Furnishing
Table of Contents
Quiet Shed - This article is part of a series.
Wiring #
The workshop needed electricity for power tools, lights, etc. I did not want to involve an electrician, after my last experience: having Pea Hut wired up by an electrician cost me over $7000. I did briefly consider running most things on batteries (eg a light and fan via an inverter). But it would have been annoying to drag out an extension cord every time I needed a corded power tool.
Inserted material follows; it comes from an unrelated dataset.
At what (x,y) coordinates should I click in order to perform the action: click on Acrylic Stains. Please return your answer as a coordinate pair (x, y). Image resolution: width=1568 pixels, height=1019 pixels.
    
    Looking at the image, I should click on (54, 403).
So I decided to run a permanent extension cord from an existing outdoor power outlet. I bought a 15m “extra heavy duty” extension cord for $50, and ran it through some electrical conduit I had lying around. To do this I had to cut the cord, thread it through the conduit and through the workshop wall, then attach a rewirable socket to the cut end.
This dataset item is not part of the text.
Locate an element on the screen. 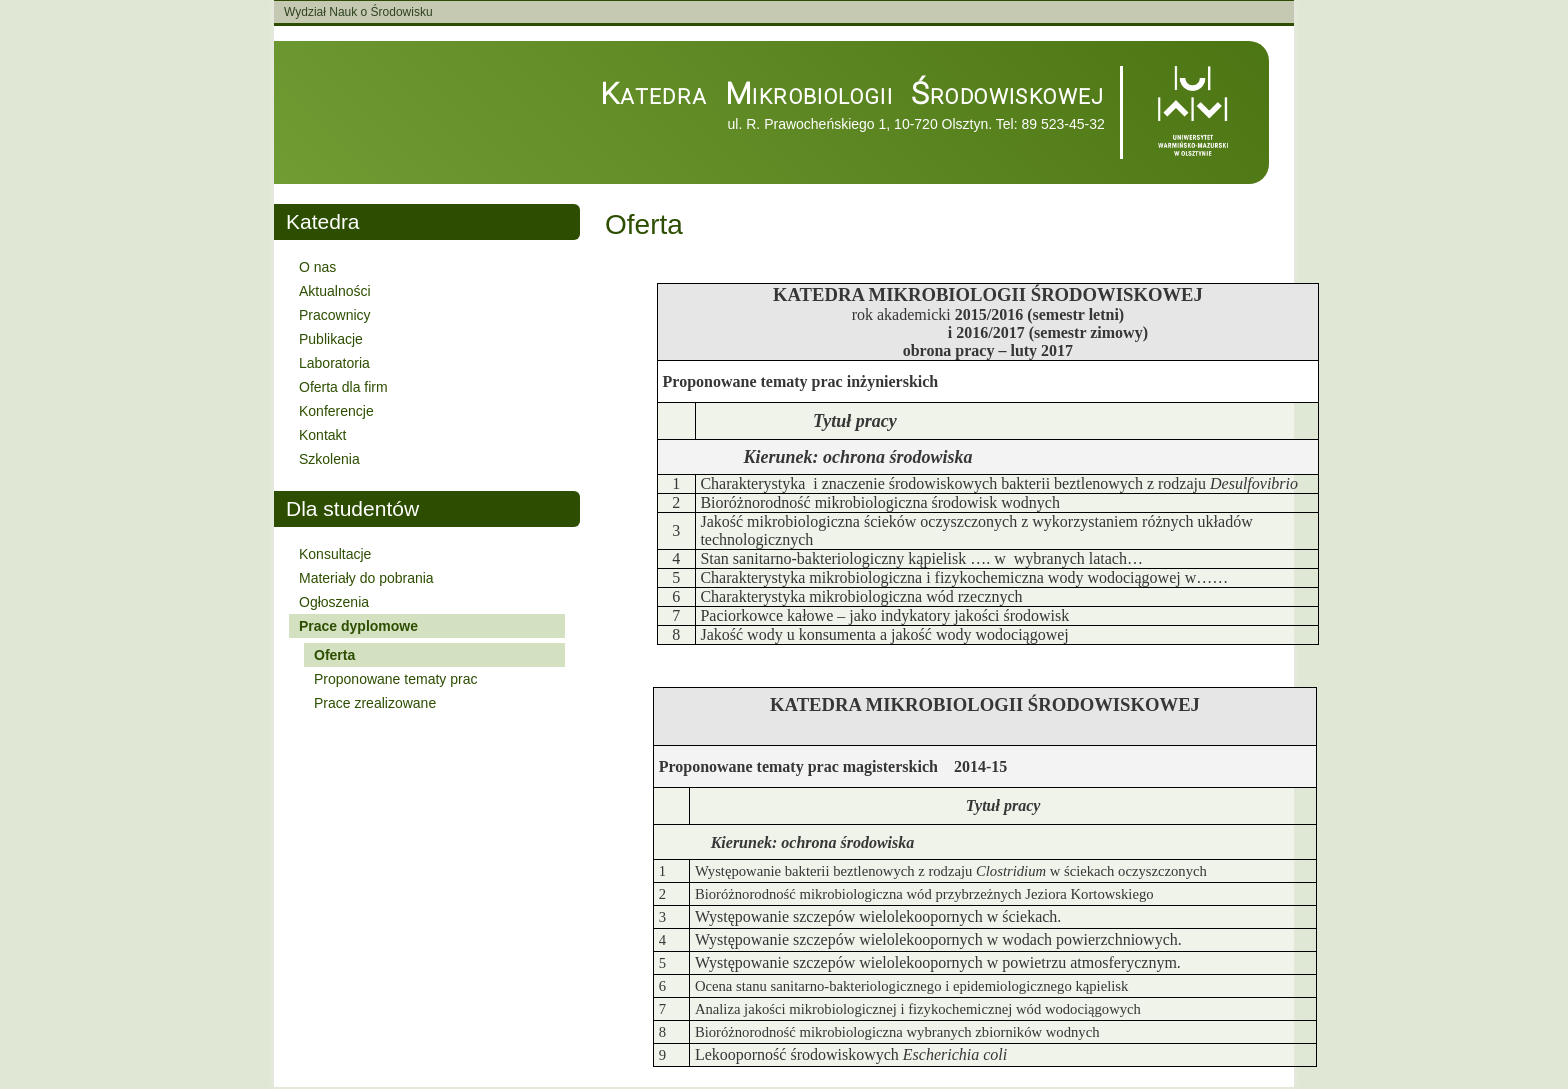 The height and width of the screenshot is (1089, 1568). Materiały do pobrania is located at coordinates (366, 578).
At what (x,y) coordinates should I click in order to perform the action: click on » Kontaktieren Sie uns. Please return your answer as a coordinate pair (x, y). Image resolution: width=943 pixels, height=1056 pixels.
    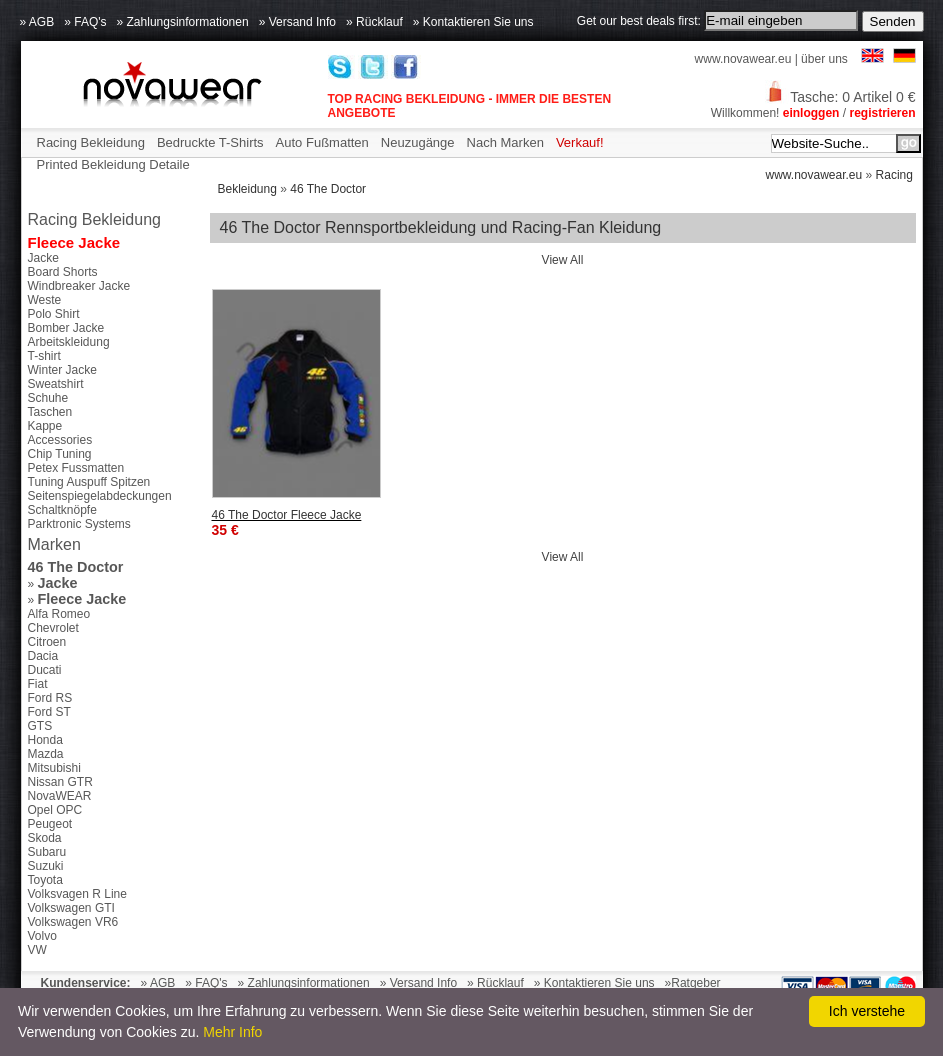     Looking at the image, I should click on (473, 22).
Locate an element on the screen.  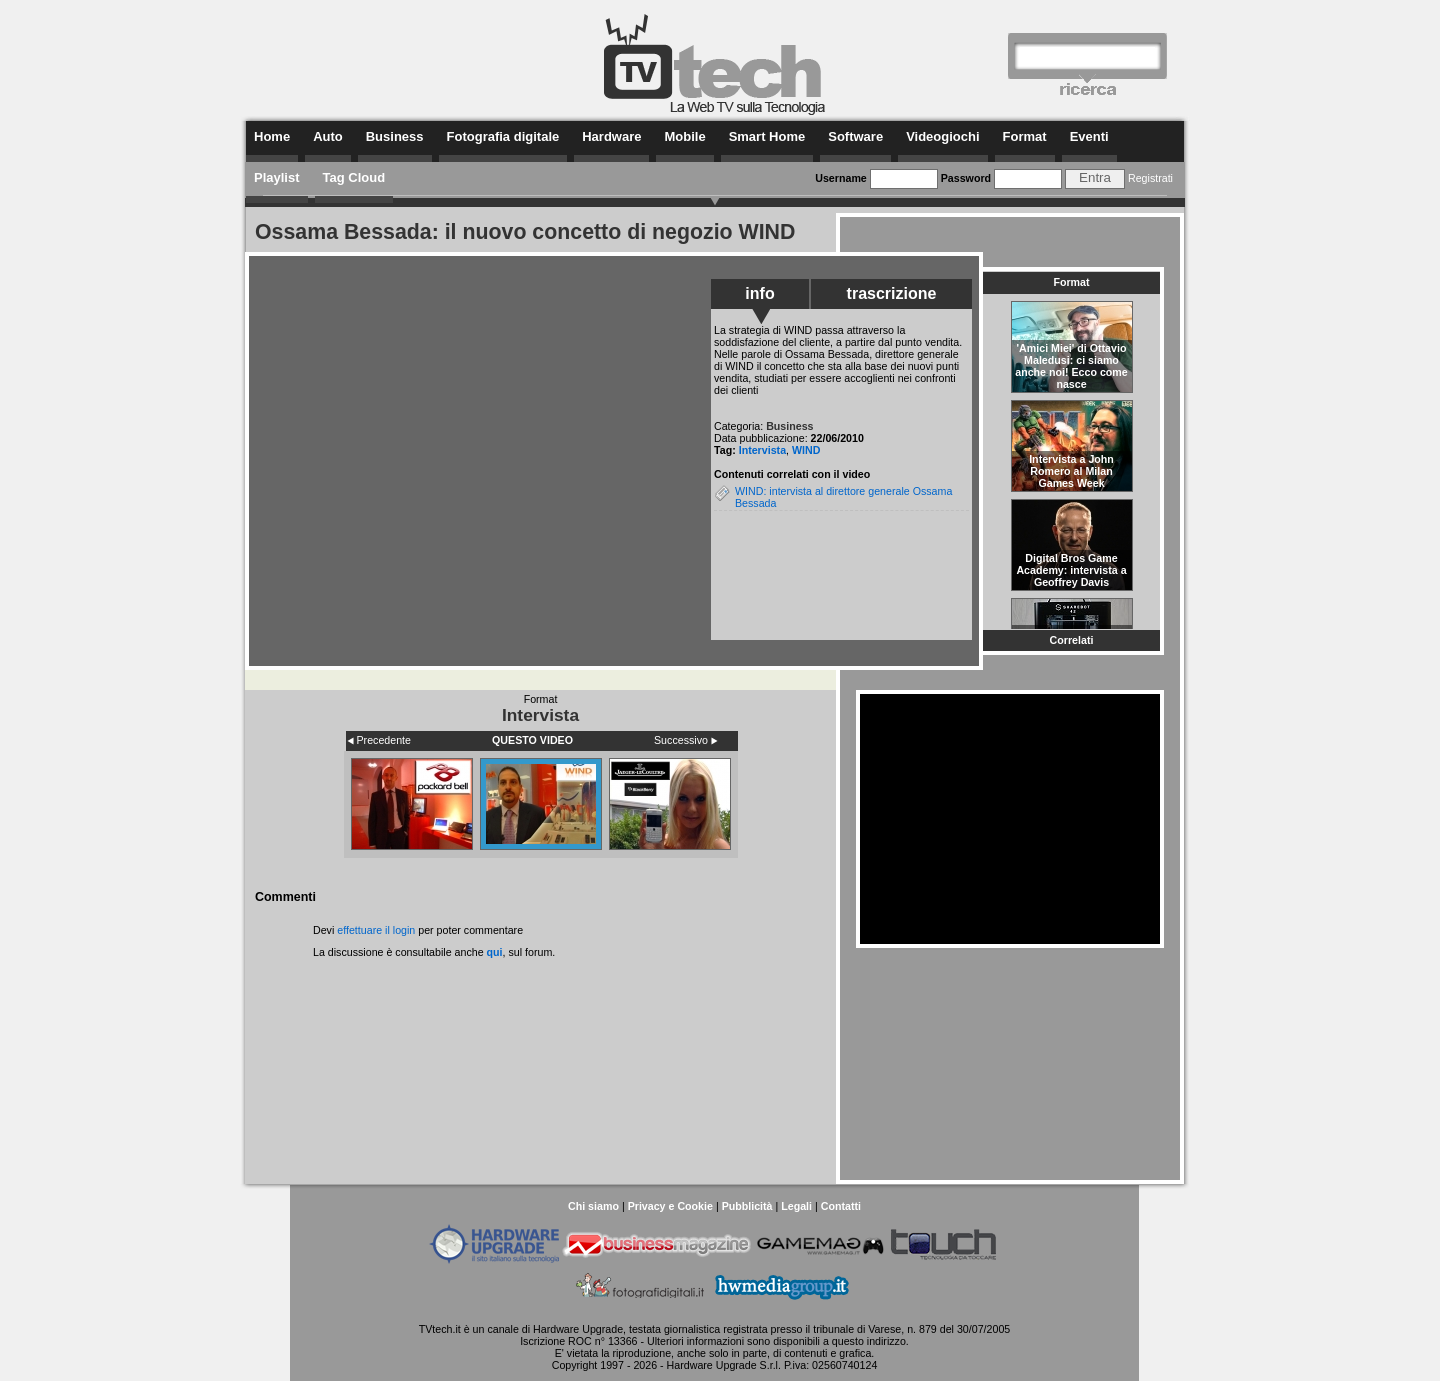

The cable could be run along a fence all the way to the workshop, except for a gate. At the gate I ran it through a speed hump cable protector - another $50.
Tools #
I managed to stuff in all my stuff.
There is a second-hand desk at the far end, and a table I knocked together to take a vice and drill press stand. I made several shelves out of scrap plywood. Hanging space is provided by 19mm plywood panels that I reclaimed from a climbing wall.
Because climbing walls have a grid of T-nuts, I can screw bolts into them to hang things from.
The centrepiece of the space is an Evolution RAGE-5S table saw. $500, which is at the cheap end for a table saw, but far more than I’ve spent on any tool before. I love it.
Because it’s on a wheeled frame I have the option to take it out onto the deck to cut long pieces.
I have a Ryobi project vacuum that can connect to the dust extraction port. It picks up maybe half the dust.
To minimise rusting, a small (23 Watt) thermoelectric dehumidifier runs continuously.